In other words, a smart contract is a self-enforcing computing programme distributed amongst a network of ledgers that translates contractual agreements, expressed with conditional instructions: if such parameter is verified, then and only then can the value contained in the smart contract be unlocked and the transaction occur as a consequence. The concept gained vivid interest with the development of the blockchain technology, as a blockchain could become a storage facility for smart contracts and thus represent an answer to the eventuality that one of the interested parties could deny the existence and/or the content of the contract (Idelberger et al. 2016).
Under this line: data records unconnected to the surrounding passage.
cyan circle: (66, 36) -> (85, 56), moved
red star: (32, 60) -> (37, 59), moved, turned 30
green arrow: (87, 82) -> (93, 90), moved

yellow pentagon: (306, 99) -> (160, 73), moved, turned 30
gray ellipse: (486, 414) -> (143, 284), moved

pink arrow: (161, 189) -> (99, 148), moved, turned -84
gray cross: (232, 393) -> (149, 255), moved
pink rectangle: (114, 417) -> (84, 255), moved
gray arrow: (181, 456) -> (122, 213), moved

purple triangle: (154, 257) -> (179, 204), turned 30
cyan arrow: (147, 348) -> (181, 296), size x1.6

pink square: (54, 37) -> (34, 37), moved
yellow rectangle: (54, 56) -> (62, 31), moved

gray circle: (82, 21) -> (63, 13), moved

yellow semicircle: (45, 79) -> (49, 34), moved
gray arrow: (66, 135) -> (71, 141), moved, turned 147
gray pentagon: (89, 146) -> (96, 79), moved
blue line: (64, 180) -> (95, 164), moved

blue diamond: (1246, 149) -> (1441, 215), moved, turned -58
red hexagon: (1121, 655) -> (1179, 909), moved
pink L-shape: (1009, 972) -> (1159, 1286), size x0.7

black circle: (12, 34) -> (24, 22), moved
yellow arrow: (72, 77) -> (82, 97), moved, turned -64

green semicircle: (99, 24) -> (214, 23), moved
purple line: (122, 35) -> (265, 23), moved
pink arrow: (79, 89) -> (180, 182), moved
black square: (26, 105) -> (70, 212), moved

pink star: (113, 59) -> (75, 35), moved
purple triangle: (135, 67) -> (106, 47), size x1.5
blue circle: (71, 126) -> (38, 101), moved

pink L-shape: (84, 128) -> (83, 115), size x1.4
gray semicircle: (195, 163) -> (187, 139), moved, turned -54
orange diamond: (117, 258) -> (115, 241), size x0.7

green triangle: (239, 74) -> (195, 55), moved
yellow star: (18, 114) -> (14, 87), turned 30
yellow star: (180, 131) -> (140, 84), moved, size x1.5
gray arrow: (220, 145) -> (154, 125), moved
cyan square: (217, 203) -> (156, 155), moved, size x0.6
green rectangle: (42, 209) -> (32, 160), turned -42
Once hosted on a blockchain, a smart contract has a timestamp and cannot be changed, unless any update is validated by the miners of the blockchain. The distributed ledger, for instance the Bitcoin blockchain, records the execution of the contract when triggered by a new transaction related to this very same contract (supplied for by the users or extracted from a given environment) and checks compliance with the content of the smart contract while mining the blocks (Christidis and Devetsikiotis, 2016). Thus, since none of the committed parties has a hold on the execution of the programmed contract, neither of them can contest it and the need for trust between them becomes dispensable. Plus, the blockchain offers an increased transparency, as anyone on the blockchain has access to it, while still respecting the privacy of the parties in the meantime (Huckle et al. 2016). Given these valuable assets, smart contracts become more and more promoted as a tool to ensure efficiency, security and impartiality while also reducing the costs of implementing an agreement.
III. THE ETHEREUM PROJECT
Ethereum is a platform based on a public blockchain that runs smart contracts thanks to the Ethereum Virtual Machine and a language named Solidity. Thus, using Solidity, developers can write smart contracts for any kind of purposes. It was created by Vitalik Buterin, a Russo-Canadian cryptocurrency researcher and programmer now president of the Ethereum Foundation, also involved in Bitcoin, in 2013, after a crowdfunding campaign that helped him raise over 18 million dollars. According to its creator, while bitcoin only consists in trading coins, Ethereum aims at creating all kinds of applications (Les Echos, 2016).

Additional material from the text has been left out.